Pemerintah meyakini bahwa salah satu sumber pembiayaan bagi pembangunan adalah melalui Pajak. Demi meningkatkan pendapatan dari Pajak, Pemerintah sudah meluncurkan program Tax Amnesty yang berakhir beberapa bulan lalu. Seharusnya ini tidak sulit mengingat  jumlah orang kaya relatif sedikit tapi hartanya sangat banyak. Namun apa daya kondisi di lapangan malah menguak fakta bahwa ada 5 orang terkaya Indonesia versi majalah Forbes dan Globe Asia 2015 tidak mem‎punyai Nomor Pokok Wajib Pajak (NPWP). Lebih jauh lagi Direktur Jenderal (Dirjen) Pajak, Ken Dwijugiasteadi saat Rapat Dengar Pendapat dengan Komisi XI DPR itu menjelaskan alasan 5 orang terkaya itu tidak memiliki NPWP karena mereka sudah meninggalkan Indonesia sudah lebih dari 183 hari dan memutuskan menjadi warga negara asing. Mereka sekarang sudah jadi warga negara asing, bahkan ada yang menetap di daerah timur Indonesia, tepatnya di sebelah Papua. Orang yang awalnya warga Negara Indonesia dimana 2 orang terkaya  dari Jawa Timur, 2 orang terkaya dari Sumatera, dan 1 orang terkaya dari Jakarta.

sumber: bangka post
sumber: bangka post
Sebenarnya ini fakta yang menyedihkan mengingat kekayaan mereka berasal dari usaha di Indonesia, sayangnya saat mereka dibutuhkan, mereka malah pergi. Padahal Menteri Keuangan Sri Mulyani mengemukakan bahwa dari Rp. 1 Triyun yang bisa dikumpulkan Pemerintah akan bisa digunakan untuk membangun 3.541 km jembatan, 155 km jalan, 52.631 hektar sawah, 11.900 rumah prajurit dan membayar 9,4 ribu gaji guru senior.
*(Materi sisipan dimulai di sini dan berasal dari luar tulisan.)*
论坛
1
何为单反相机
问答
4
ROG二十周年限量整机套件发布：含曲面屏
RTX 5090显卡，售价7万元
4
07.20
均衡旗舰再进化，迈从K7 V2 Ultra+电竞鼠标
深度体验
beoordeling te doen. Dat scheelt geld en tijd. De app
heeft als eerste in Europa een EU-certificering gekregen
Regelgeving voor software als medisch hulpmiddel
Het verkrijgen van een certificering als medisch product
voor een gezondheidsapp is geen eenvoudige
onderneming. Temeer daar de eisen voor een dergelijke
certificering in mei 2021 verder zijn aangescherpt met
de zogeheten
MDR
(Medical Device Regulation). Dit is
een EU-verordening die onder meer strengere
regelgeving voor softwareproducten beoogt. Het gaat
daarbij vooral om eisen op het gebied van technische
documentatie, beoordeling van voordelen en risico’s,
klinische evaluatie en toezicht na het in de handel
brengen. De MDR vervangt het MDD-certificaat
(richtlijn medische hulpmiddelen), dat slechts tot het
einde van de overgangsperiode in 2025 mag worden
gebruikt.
 Selanjutnya pemerintah bisa menyalurkan beras 729 ribu rumah tangga sasaran, 93 ribu ton benih, 306 ribu ton pupuk dan membantu memberikan bantuan 2,2 juta siswa SD, 1,3 juta SMP dan 1 juta SMA, 355 ribu keluarga miskin dan 3,6 juta orang miskin.

Ironisnya ada sebuah sektor yang selama ini dipandang sebelah mata ternyata menyumbangkan kontribusi lebih banyak dari setoran pajak peserta program Tax Amnesty. Sektor itu adalah sektor Buruh Migran Indonesia. Mereka yang bekerja hingga ke Luar Negeri  untuk menghidupi dirinya sendiri dan keluarga yang berada di Indonesia menyumbangkan kiriman uang dari LN sebesar Rp. 119 Trilyun pada tahun 2015  lebih tinggi dari total setoran program pengampunan pajak per 25 Januari 2017 yang sebesar Rp 110 triliun.
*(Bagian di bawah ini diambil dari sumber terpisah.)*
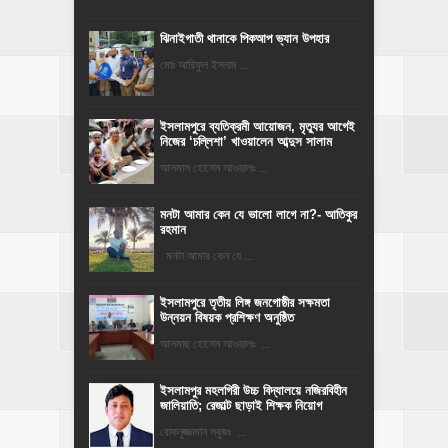
ঝিনাইগাতী থানাকে পিকআপ ভ্যান উপহার
মোঃ আরিফুল ইসলাম ...
‎ইসলামপুরে ব্যতিক্রমী আয়োজন, মৃত্যুর আগেই
নিজের ‘চল্লিশা’ খাওয়ালেন আব্দুস সালাম
আলমাস হোসেন আওয়ালঃ ...
মনটা আমার কেন যে ভালো লাগে না?- আতিকুর
রহমান
মনটা আমার কেন যে ...
ইসলামপুরে তৃতীয় লিঙ্গ জনগোষ্ঠীর সক্ষমতা
উন্নয়ন বিষয়ক প্রশিক্ষণ অনুষ্ঠিত
আলমাছ হোসেন আওয়ালঃ ...
​ইসলামপুর মহলগিরী উচ্চ বিদ্যালয়ে নজিরবিহীন
জালিয়াতি; রেজাল্ট ছাড়াই শিক্ষক নিয়োগ
রোকনুজ্জামান সবুজঃ ...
Direktur Penempatan dan Perlindungan Tenaga Kerja Luar Legeri (PPTKLN) Kemnaker, R. Soes Hindharno menyatakan selisih remitansi BMI tidak jauh dengan dana repratiasi yang dijanjikan para konglomerat Indonesia untuk memasukkan dananya ke dalam negeri lewat program Tax Amnesty  sebesar Rp 140 triliun. Soes menambahkan bahwa remitansi BMI  tidak bisa dianggap remeh, setidaknya menyumbang 10 persen dari APBN Negara “Bedanya, remitansi dari BMI sudah jelas masuk, sedangkan repatriasi masih sebatas komitmen,” Kali ini Indonesia dalam Angka sungguh indah.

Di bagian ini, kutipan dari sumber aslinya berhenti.